◆ **TO DO**: Show every line in the records below that contains the word "aspectos".

Records from a dataset
++++++++

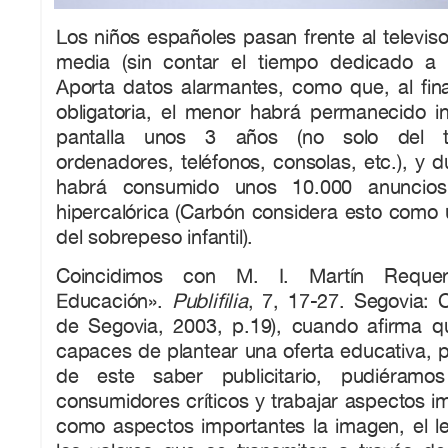
Los niños españoles pasan frente al televis
media (sin contar el tiempo dedicado a ot
Aporta datos alarmantes, como que, al fina
obligatoria, el menor habrá permanecido in
pantalla unos 3 años (no solo del te
ordenadores, teléfonos, consolas, etc.), y 
habrá consumido unos 10.000 anuncio
hipercalórica (Carbón considera esto como 
del sobrepeso infantil).
Coincidimos con M. I. Martín Requer
Educación».
Publifilia
, 7, 17-27. Segovia: C
de Segovia, 2003, p.19), cuando afirma 
capaces de plantear una oferta educativa, 
de este saber publicitario, pudiéramo
consumidores críticos y trabajar aspectos i
como aspectos importantes la imagen, el len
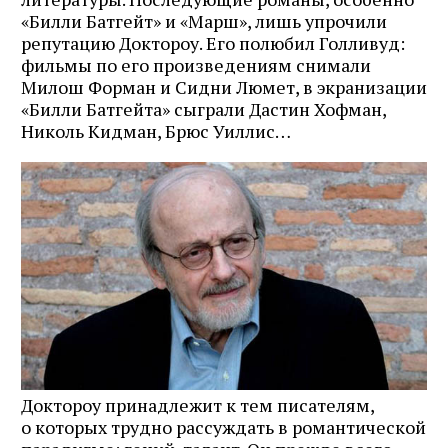
«Билли Батгейт» и «Марш», лишь упрочили
репутацию Доктороу. Его полюбил Голливуд:
фильмы по его произведениям снимали
Милош Форман и Сидни Люмет, в экранизации
«Билли Батгейта» сыграли Дастин Хофман,
Николь Кидман, Брюс Уиллис…
Доктороу принадлежит к тем писателям,
о которых трудно рассуждать в романтической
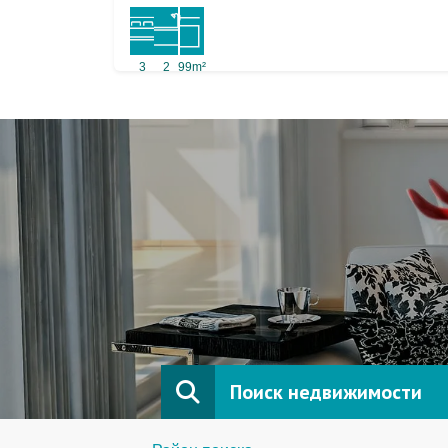
3
2
99m²
Поиск недвижимости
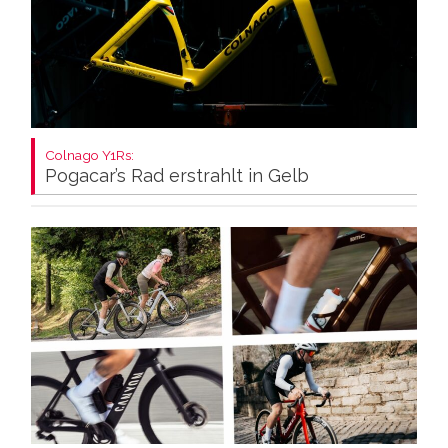
Colnago Y1Rs:
Pogacar’s Rad erstrahlt in Gelb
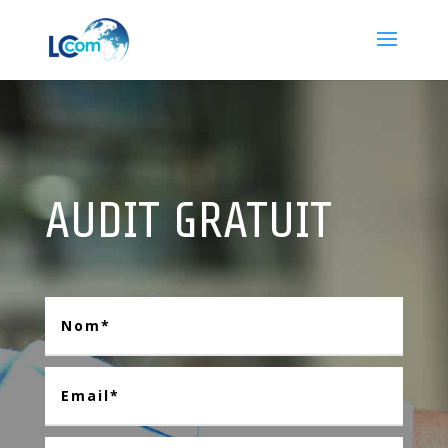
AUDIT GRATUIT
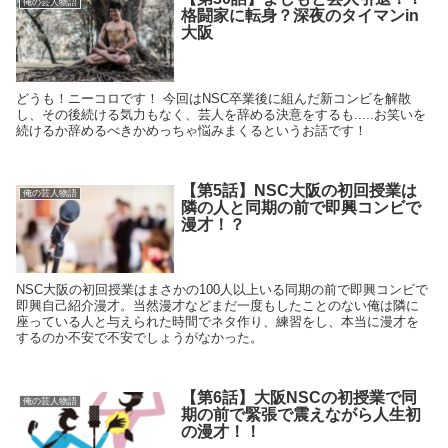
俺の芸人物語
格闘家に転身？深夜のタイマンin
大阪
どうも！ニーコロです！ 今回はNSC卒業後に組んだ新コンビを解散
し、その後続ける気力もなく、芸人を辞める決意をするも.....お笑いを
続けるか辞めるべきかめっちゃ悩みまくるというお話です！
【第5話】NSC大阪の初回授業は
俺の芸人物語
隣の人と同期の前で即興コンビで
漫才！？
NSC大阪の初回授業はまさかの100人以上いる同期の前で即興コンビで
即興自己紹介漫才。当然漫才などまだ一度もしたことのない俺は隣に
座っている人と与えられた時間でネタ作り、練習をし、本当に漫才を
するのか不安で不安でしょうがなかった。
【第6話】大阪NSCの初授業で同
俺の芸人物語
期の前で緊張で震えながら人生初
の漫才！！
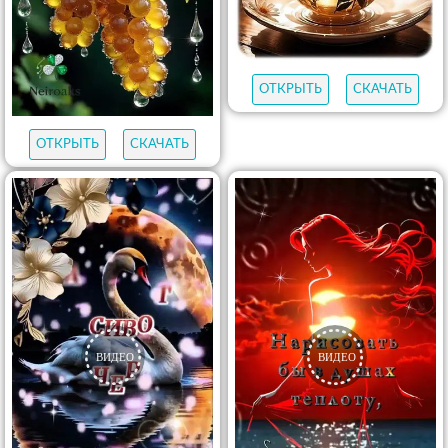
ОТКРЫТЬ
СКАЧАТЬ
ОТКРЫТЬ
СКАЧАТЬ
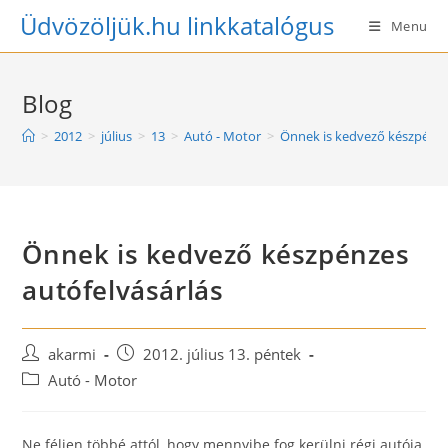
Skip
Üdvözöljük.hu linkkatalógus
Menu
to
content
Blog
>
2012
>
július
>
13
>
Autó - Motor
>
Önnek is kedvező készpénze
Önnek is kedvező készpénzes
autófelvásárlás
Post
Post
akarmi
2012. július 13. péntek
author:
published:
Post
Autó - Motor
category:
Ne féljen többé attól, hogy mennyibe fog kerülni régi autója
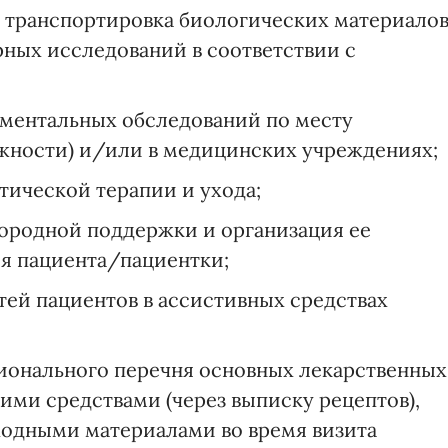
, транспортировка биологических материало
рных исследований в соответствии с
ментальных обследований по месту
жности) и/или в медицинских учреждениях;
тической терапии и ухода;
ородной поддержки и организация ее
я пациента/пациентки;
тей пациентов в ассистивных средствах
ионального перечня основных лекарственных
кими средствами (через выписку рецептов),
одными материалами во время визита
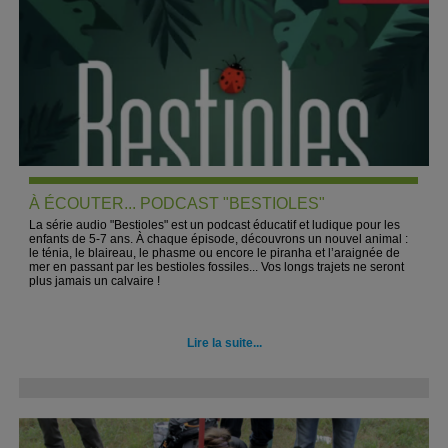
À ÉCOUTER... PODCAST "BESTIOLES"
La série audio "Bestioles" est un podcast éducatif et ludique pour les
enfants de 5-7 ans. À chaque épisode, découvrons un nouvel animal :
le ténia, le blaireau, le phasme ou encore le piranha et l’araignée de
mer en passant par les bestioles fossiles... Vos longs trajets ne seront
plus jamais un calvaire !
Lire la suite...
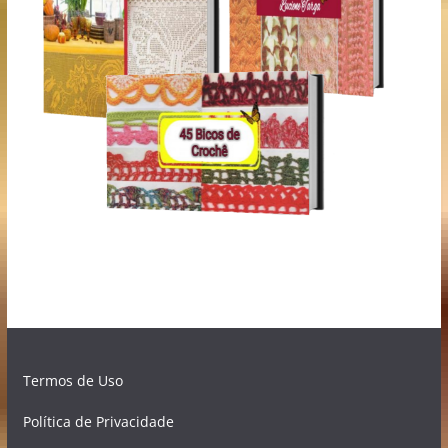
Termos de Uso
Política de Privacidade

++++++++

◆ **THE COMPLETED TASK**:
consumidores críticos y trabajar aspectos i
como aspectos importantes la imagen, el len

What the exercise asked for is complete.